Consumption of whole-grain and sourdough breads is associated with improved glucose homeostasis. We examined the impact of commercial breads on biomarkers of glucose homeostasis in subjects at risk for glucose intolerance. In a randomized, crossover study, overweight or obese males ingested 11-grain, sprouted-grain, 12-grain, sourdough, or white bread on different occasions, matched for available carbohydrate (50 g) in part 1 (n = 12) and bread mass (107 g) in part 2 (n = 11), and blood glucose, insulin and glucose-dependent insulinotropic polypeptide (GIP) and glucagon-like peptide-1 (GLP-1) were determined for 3 h. In part 1, glucose response for sprouted-grain was lower than 11-grain, sourdough, and white breads. Insulin area under the curve (AUC) for sourdough and white was lower than 11-grain and sprouted-grain breads. GLP-1 response to sourdough was lower than all breads. In part 2, glucose and insulin AUC for sourdough was greater than 11-grain, sprouted-grain, and 12-grain breads. Sprouted-grain bread improved glycemia by lowering glucose response and increasing GLP-1 response.
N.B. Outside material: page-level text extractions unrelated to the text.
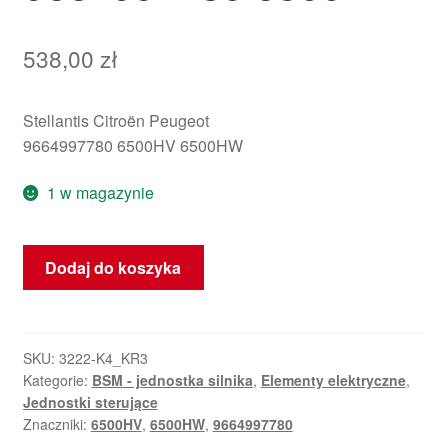
538,00
zł
Stellantis Citroën Peugeot
9664997780 6500HV 6500HW
1 w magazynie
ilość
Dodaj do koszyka
BSM
R07
Valeo
Citroën
SKU:
3222-K4_KR3
Kategorie:
BSM - jednostka silnika
,
Elementy elektryczne
,
Peugeot
Jednostki sterujące
9664997780
Znaczniki:
6500HV
,
6500HW
,
9664997780
6500HV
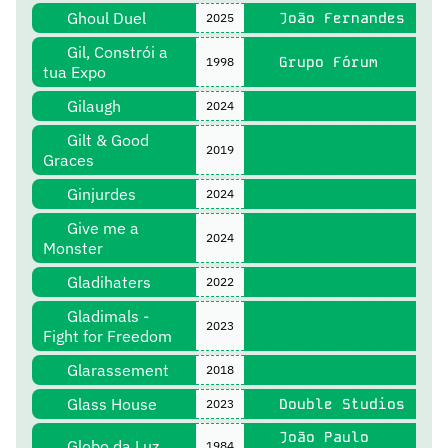
Ghoul Duel
João Fernandes
2025
Gil, Constrói a
Grupo Fórum
1998
tua Expo
Gilaugh
2024
Gilt & Good
2019
Graces
Ginjurdes
2024
Give me a
2024
Monster
Gladihaters
2022
Gladimals -
2023
Fight for Freedom
Glarassement
2018
Glass House
Double Studios
2023
João Paulo
Globo da Luz
1984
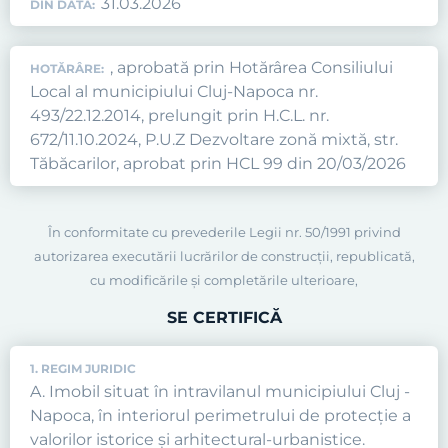
31.03.2026
DIN DATA:
, aprobată prin Hotărârea Consiliului
HOTĂRÂRE:
Local al municipiului Cluj-Napoca nr.
493/22.12.2014, prelungit prin H.C.L. nr.
672/11.10.2024, P.U.Z Dezvoltare zonă mixtă, str.
Tăbăcarilor, aprobat prin HCL 99 din 20/03/2026
În conformitate cu prevederile Legii nr. 50/1991 privind
autorizarea executării lucrărilor de construcţii, republicată,
cu modificările şi completările ulterioare,
SE CERTIFICĂ
1. REGIM JURIDIC
A. Imobil situat în intravilanul municipiului Cluj -
Napoca, în interiorul perimetrului de protecţie a
valorilor istorice şi arhitectural-urbanistice.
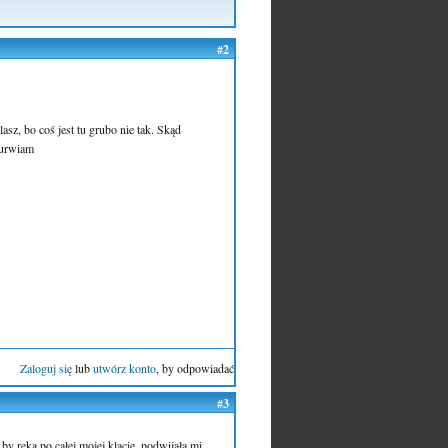
#2
asz, bo coś jest tu grubo nie tak. Skąd
kurwiam
Zaloguj się
lub
utwórz konto
, by odpowiadać
#3
by ręką po całej mojej klacie, podwijała mi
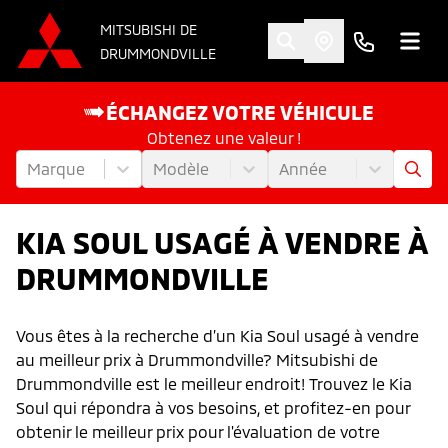
MITSUBISHI DE
DRUMMONDVILLE
ÉCHANGEZ VOTRE VÉHICULE
Obtenez une valeur !
Marque
Modèle
Année
KIA SOUL USAGÉ À VENDRE À
DRUMMONDVILLE
Vous êtes à la recherche d’un Kia Soul usagé à vendre
au meilleur prix à Drummondville? Mitsubishi de
Drummondville est le meilleur endroit! Trouvez le Kia
Soul qui répondra à vos besoins, et profitez-en pour
obtenir le meilleur prix pour l'évaluation de votre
In overweight and obese men, the glycemic response to sprouted grain bread was reduced in both parts 1 and 2 while the other whole-grain test breads did not improve metabolic responses in the acute postprandial state.

摘要

食用全麦面包和酸面团面包与改善葡萄糖稳态有关。我们研究了市售面包对葡萄糖耐量受损风险受试者葡萄糖稳态生物标志物的影响。在一项随机交叉研究中,超重或肥胖男性在不同时间摄入11谷物面包、发芽谷物面包、12谷物面包、酸面团面包或白面包,第1部分(n = 12)中碳水化合物含量(50克)匹配,第2部分(n = 11)中面包质量(107克)匹配,并在3小时内测定血糖、胰岛素、葡萄糖依赖性促胰岛素多肽(GIP)和胰高血糖素样肽-1(GLP-1)。在第1部分中,发芽谷物面包的葡萄糖反应低于11谷物面包、酸面团面包和白面包。酸面团面包和白面包的胰岛素曲线下面积(AUC)低于11谷物面包和发芽谷物面包。酸面团面包的GLP-1反应低于所有面包。在第2部分中,酸面团面包的葡萄糖和胰岛素AUC大于11谷物面包、发芽谷物面包和12谷物面包。发芽谷物面包通过降低葡萄糖反应和增加GLP-1反应改善血糖。在超重和肥胖男性中,第1部分和第2部分对发芽谷物面包的血糖反应均降低,而其他全麦测试面包在餐后急性状态下并未改善代谢反应。